D’autre part, l’écrivain peut abîmer l’image de l’homme, par rapport à l’image qu’en font les bien-pensants, non plus en ce qu’il abîme celle de personnages pouvant représenter l’homme, mais directement l’image que lecteur a de lui-même, en cherchant à rester fidèle à la réalité. L’écrivain peut faire apprécier une vision autre monde au lecteur, et de là lui fait trouver attrayantes des situations qui sont conventionnellement considérées comme honteuses. Ainsi, le lecteur peut avoir l’impression de perdre une forme de contrôle moral sur lui-même, parce que les limites qui lui sont conventionnellement imposées ne sont absentes dans le comportement des personnages auxquels il peut s’identifier. C’est le cas par exemple dans La Maison Tellier de Maupassant, où l’association des thèmes de la prostitution et de la religion, sont harmonieusement liés, notamment lorsque l’euphorie gagne tous les personnages un à un, à savoir les prostituées, puis le reste de la salle, lorsque tous sont dans l’église : les codes moraux, sociaux et religieux des « bien-pensants » auxquels Pierre Ricœur fait allusion ne veulent pas accepter de telles situations. De même, dans le poème en prose intitulé « La Darelette », extrait du recueil La nuit remue d’Henri Michaux, l’auteur décrit ce qu’est la « darelette ». Bien que comparé à un rat, animal pouvant conventionnellement être perçu comme répulsif, cet animal attise la curiosité du lecteur, parce qu’il est imaginaire et improbable.

Toutefois, les images conventionnelles forgées par les bien-pensants se modifient de la même manière qu’évoluent les mœurs. Ainsi, la nouvelle vision du monde proposée par l’écrivain peut être reçue comme une prise de conscience plutôt qu’une perversion de l’homme.

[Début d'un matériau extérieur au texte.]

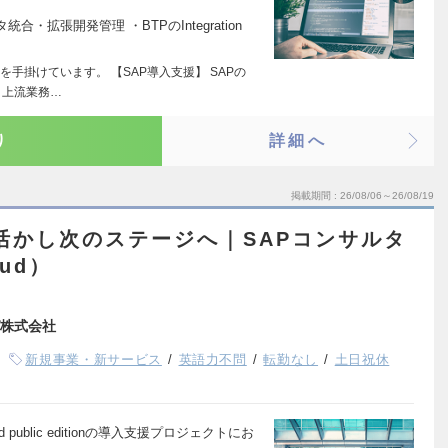
タ統合・拡張開発管理 ・BTPのIntegration
を手掛けています。 【SAP導入支援】 SAPの
、上流業務…
り
詳細へ
掲載期間
26/08/06～26/08/19
活かし次のステージへ｜SAPコンサルタ
oud）
株式会社
新規事業・新サービス
英語力不問
転勤なし
土日祝休
d public editionの導入支援プロジェクトにお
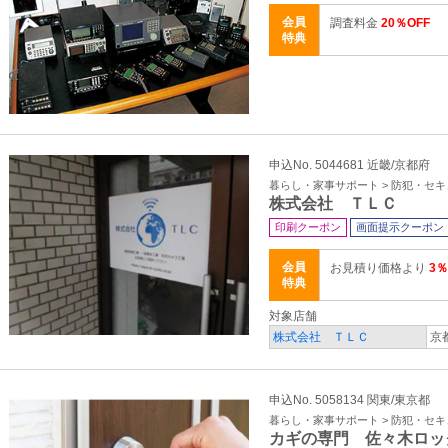
会員
調査料金
20％OFF
特典
申込No. 5044681 近畿/京都府
暮らし・家事サポート > 防犯・セ
株式会社 ＴＬＣ
印刷クーポン
画面提示クーポン
会員
お見積り価格より
3％
特典
対象店舗
株式会社 ＴＬＣ
京
申込No. 5058134 関東/東京都
暮らし・家事サポート > 防犯・セ
カギの専門 佐々木ロッ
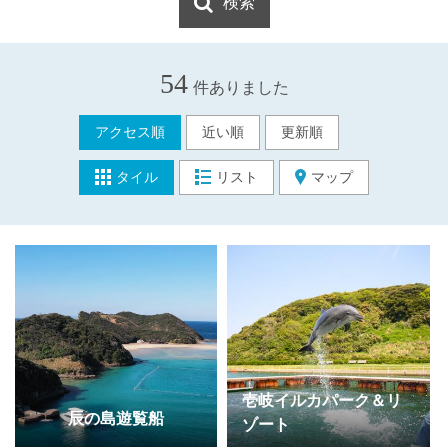
検索
54
件ありました
アクセス順
近い順
更新順
タイル
リスト
マップ
壱岐イルカパーク＆リ
辰の島遊覧船
ゾート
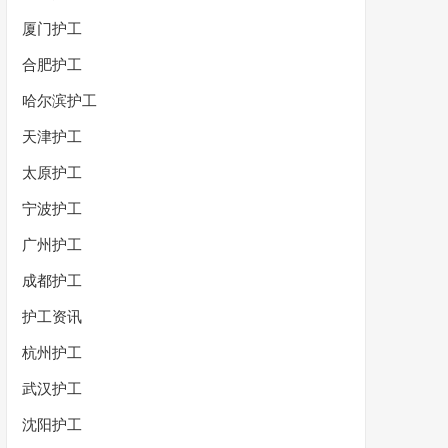
厦门护工
合肥护工
哈尔滨护工
天津护工
太原护工
宁波护工
广州护工
成都护工
护工资讯
杭州护工
武汉护工
沈阳护工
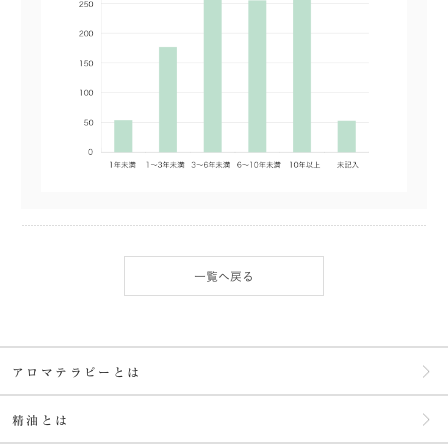
一覧へ戻る
アロマテラピーとは
精油とは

        En effet, en faisant prendre à l’homme conscience de l’attrait que peuvent avoir des idées conventionnellement reçues comme honteuses, l’écrivain ne se borne pas à une vision statique et manichéenne du monde qui diviserait les hommes selon des critères moraux dictés par des codes sociaux et qui les diviserait selon une idée soit exclusivement de « bien » soit exclusivement de « mal ». Dans le même exemple de La Maison Tellier, Maupassant met en avant une image qui, aux yeux de la religion catholique, n’est ni entièrement conforme à la morale, puisqu’il y a la présence de prostituées, ni entièrement pervertie, puisqu’ il s’agit d’une scène de célébration religieuse. En explorant le nombre infini de portraits de l’homme qui ne correspondent ni à une image exclusivement conventionnelle ni entièrement « pervertie » de l’homme, l’écrivain se démarque d’une vision manichéiste du monde pouvant être celle des bien-pensant, et entraîne ainsi le lecteur vers une plus grande ouverture d’esprit dans son appréhension du monde. C’est également le cas dans le dixième chapitre des Tropismes de Sarraute, où des femmes sont décrites comme « voraces » et bavardes, mais cependant le contexte dans lequel elles sont montrées apparaît comme chaleureux et agréable, et donc enviable malgré les défauts apparents des personnages.